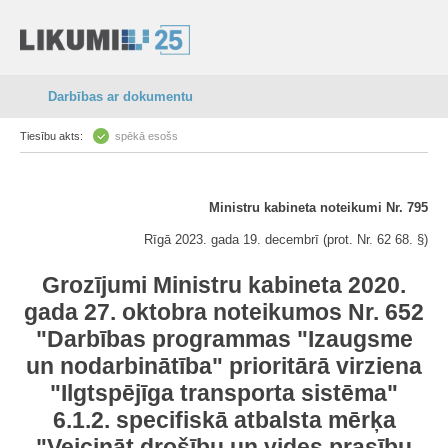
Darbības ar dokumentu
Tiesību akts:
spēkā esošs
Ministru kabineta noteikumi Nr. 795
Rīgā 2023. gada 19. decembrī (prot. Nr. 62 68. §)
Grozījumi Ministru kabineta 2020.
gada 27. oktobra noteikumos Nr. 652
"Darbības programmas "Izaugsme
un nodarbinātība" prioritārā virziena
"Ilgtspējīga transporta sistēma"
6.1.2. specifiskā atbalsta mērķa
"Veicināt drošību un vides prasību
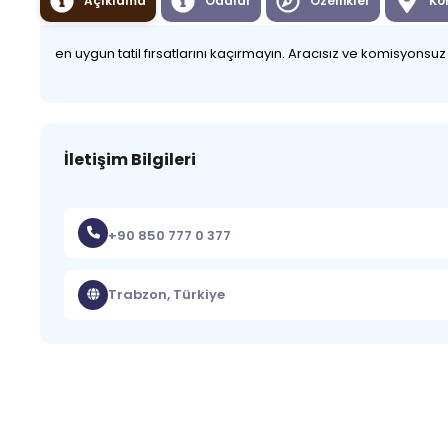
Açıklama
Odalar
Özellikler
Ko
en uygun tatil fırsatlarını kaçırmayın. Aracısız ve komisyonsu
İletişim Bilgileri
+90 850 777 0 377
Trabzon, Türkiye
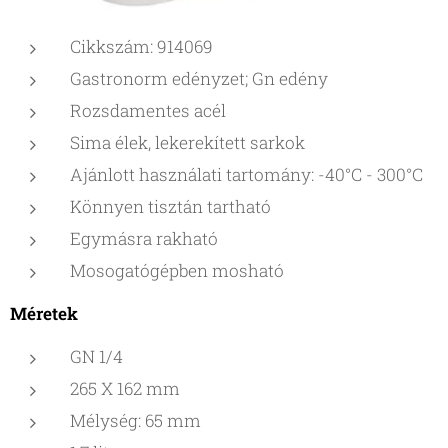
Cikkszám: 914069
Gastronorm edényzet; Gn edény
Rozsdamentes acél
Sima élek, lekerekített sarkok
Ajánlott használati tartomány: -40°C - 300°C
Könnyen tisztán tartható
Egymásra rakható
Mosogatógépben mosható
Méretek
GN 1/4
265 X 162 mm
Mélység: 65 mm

# # # #

What is expected: Omit the pictures and reproduce the listing exactly.

Answer to this task:
Darbības ar dokumentu
Tiesību akts:
spēkā esošs
Ministru kabineta noteikumi Nr. 795
Rīgā 2023. gada 19. decembrī (prot. Nr. 62 68. §)
Grozījumi Ministru kabineta 2020.
gada 27. oktobra noteikumos Nr. 652
"Darbības programmas "Izaugsme
un nodarbinātība" prioritārā virziena
"Ilgtspējīga transporta sistēma"
6.1.2. specifiskā atbalsta mērķa
"Veicināt drošību un vides prasību
Açıklama
Odalar
Özellikler
Ko
en uygun tatil fırsatlarını kaçırmayın. Aracısız ve komisyonsu
İletişim Bilgileri
+90 850 777 0 377
Trabzon, Türkiye
Cikkszám: 914069
Gastronorm edényzet; Gn edény
Rozsdamentes acél
Sima élek, lekerekített sarkok
Ajánlott használati tartomány: -40°C - 300°C
Könnyen tisztán tartható
Egymásra rakható
Mosogatógépben mosható
Méretek
GN 1/4
265 X 162 mm
Mélység: 65 mm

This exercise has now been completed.